Items from a dataset:
"""

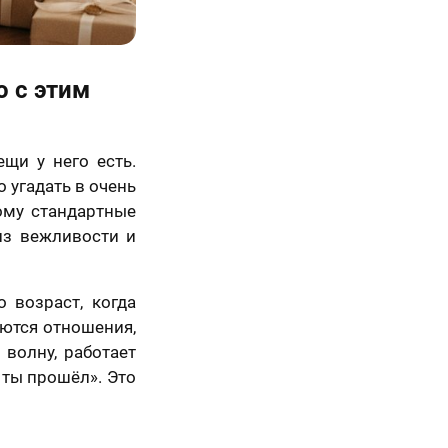
о с этим
щи у него есть.
 угадать в очень
ому стандартные
 из вежливости и
 возраст, когда
аются отношения,
 волну, работает
о ты прошёл». Это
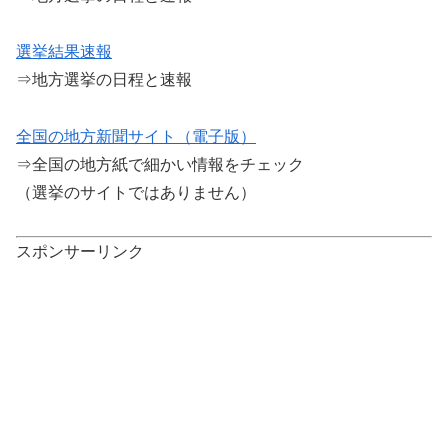
選挙結果速報
⇒地方選挙の日程と速報
全国の地方新聞サイト（電子版）
⇒全国の地方紙で細かい情報をチェック
（選挙のサイトではありません）
スポンサーリンク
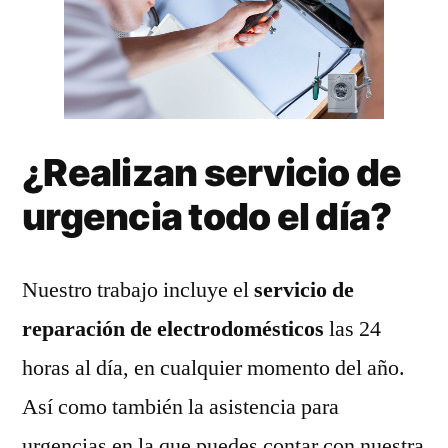
¿Realizan servicio de
urgencia todo el día?
Nuestro trabajo incluye el
servicio de
reparación de electrodomésticos
las 24
horas al día, en cualquier momento del año.
Así como también la asistencia para
urgencias en la que puedes contar con nuestra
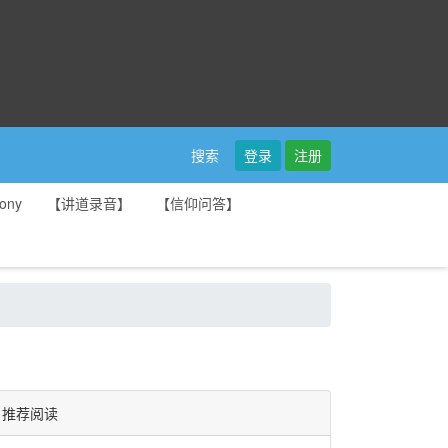
登录
注册
搜索
ony
【讲道录音】
【信仰问答】
推荐阅读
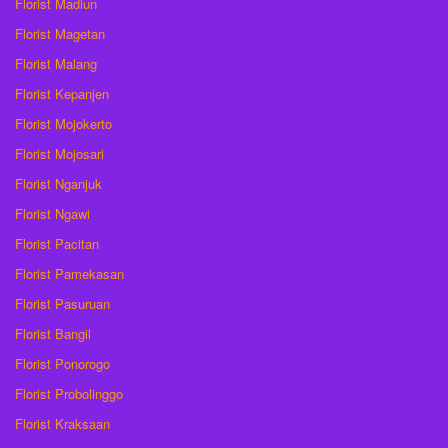
Florist Madiun
Florist Magetan
Florist Malang
Florist Kepanjen
Florist Mojokerto
Florist Mojosari
Florist Nganjuk
Florist Ngawi
Florist Pacitan
Florist Pamekasan
Florist Pasuruan
Florist Bangil
Florist Ponorogo
Florist Probolinggo
Florist Kraksaan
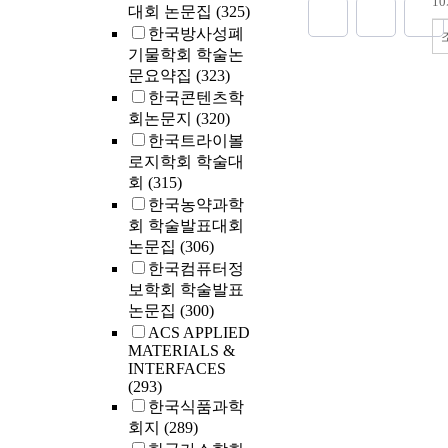
1
대회 논문집
(325)
online scientif
demonstrate th
program. The s
한국방사성폐
negative eleme
explored a tota
기물학회 학술논
sung correspon
inquiry topics,
문요약집
(323)
reality, unlike
‘Making a str
한국콘텐츠학
KAPF`s stateme
beautiful bridg
회논문지
(320)
guidance, and
한국트라이볼
inquiry activiti
로지학회 학술대
weeks. As a res
회
(315)
it was found th
한국농약과학
positively and
회 학술발표대회
experience the
논문집
(306)
conducting sci
한국컴퓨터정
just ‘like scien
보학회 학술발표
many students 
논문집
(300)
frustration and
ACS APPLIED
a given inquir
MATERIALS &
students showe
INTERFACES
exploratory pr
(293)
students tried 
한국식품과학
scientifically 
회지
(289)
and phenomena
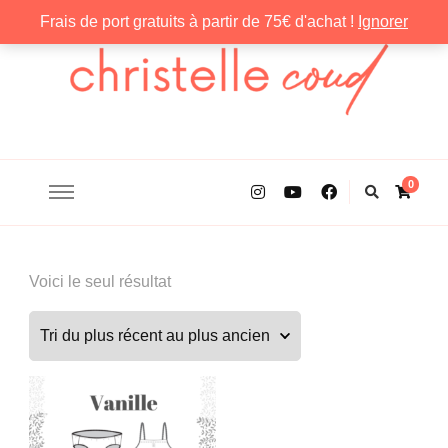
Frais de port gratuits à partir de 75€ d'achat !
Ignorer
Christelle Coud
0
Voici le seul résultat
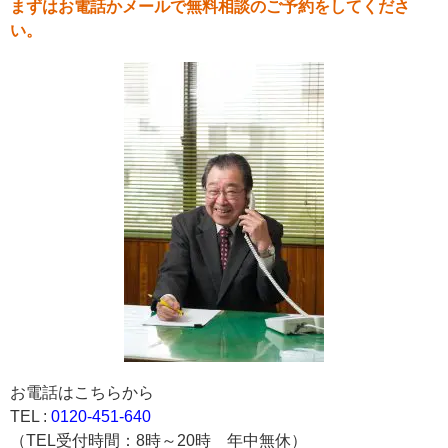
まずはお電話かメールで無料相談のご予約をしてくださ
い。
お電話はこちらから
TEL :
0120-451-640
（TEL受付時間：8時～20時 年中無休）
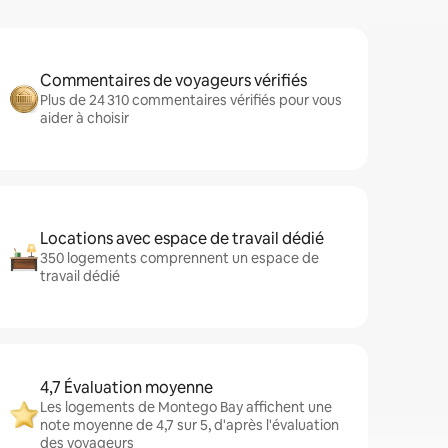
Commentaires de voyageurs vérifiés
Plus de 24 310 commentaires vérifiés pour vous
aider à choisir
Locations avec espace de travail dédié
350 logements comprennent un espace de
travail dédié
4,7 Évaluation moyenne
Les logements de Montego Bay affichent une
note moyenne de 4,7 sur 5, d'après l'évaluation
des voyageurs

"""

**What is being asked**
Please return all of the entries word for word, excluding the pictures.

**Answer box**
о с этим
щи у него есть.
 угадать в очень
ому стандартные
 из вежливости и
 возраст, когда
аются отношения,
 волну, работает
о ты прошёл». Это
選挙結果速報
⇒地方選挙の日程と速報
全国の地方新聞サイト（電子版）
⇒全国の地方紙で細かい情報をチェック
（選挙のサイトではありません）
スポンサーリンク
¿Realizan servicio de
urgencia todo el día?
Nuestro trabajo incluye el
servicio de
reparación de electrodomésticos
las 24
horas al día, en cualquier momento del año.
Así como también la asistencia para
urgencias en la que puedes contar con nuestra
登录
注册
搜索
ony
【讲道录音】
【信仰问答】
推荐阅读
Florist Madiun
Florist Magetan
Florist Malang
Florist Kepanjen
Florist Mojokerto
Florist Mojosari
Florist Nganjuk
Florist Ngawi
Florist Pacitan
Florist Pamekasan
Florist Pasuruan
Florist Bangil
Florist Ponorogo
Florist Probolinggo
Florist Kraksaan
1
대회 논문집
(325)
online scientif
demonstrate th
program. The s
한국방사성폐
negative eleme
explored a tota
기물학회 학술논
sung correspon
inquiry topics,
문요약집
(323)
reality, unlike
‘Making a str
한국콘텐츠학
KAPF`s stateme
beautiful bridg
회논문지
(320)
guidance, and
한국트라이볼
inquiry activiti
로지학회 학술대
weeks. As a res
회
(315)
it was found th
한국농약과학
positively and
회 학술발표대회
experience the
논문집
(306)
conducting sci
한국컴퓨터정
just ‘like scien
보학회 학술발표
many students 
논문집
(300)
frustration and
ACS APPLIED
a given inquir
MATERIALS &
students showe
INTERFACES
exploratory pr
(293)
students tried 
한국식품과학
scientifically 
회지
(289)
and phenomena
Frais de port gratuits à partir de 75€ d'achat !
Ignorer
Christelle Coud
0
Voici le seul résultat
まずはお電話かメールで無料相談のご予約をしてくださ
い。
お電話はこちらから
TEL :
0120-451-640
（TEL受付時間：8時～20時 年中無休）
Commentaires de voyageurs vérifiés
Plus de 24 310 commentaires vérifiés pour vous
aider à choisir
Locations avec espace de travail dédié
350 logements comprennent un espace de
travail dédié
4,7 Évaluation moyenne
Les logements de Montego Bay affichent une
note moyenne de 4,7 sur 5, d'après l'évaluation
des voyageurs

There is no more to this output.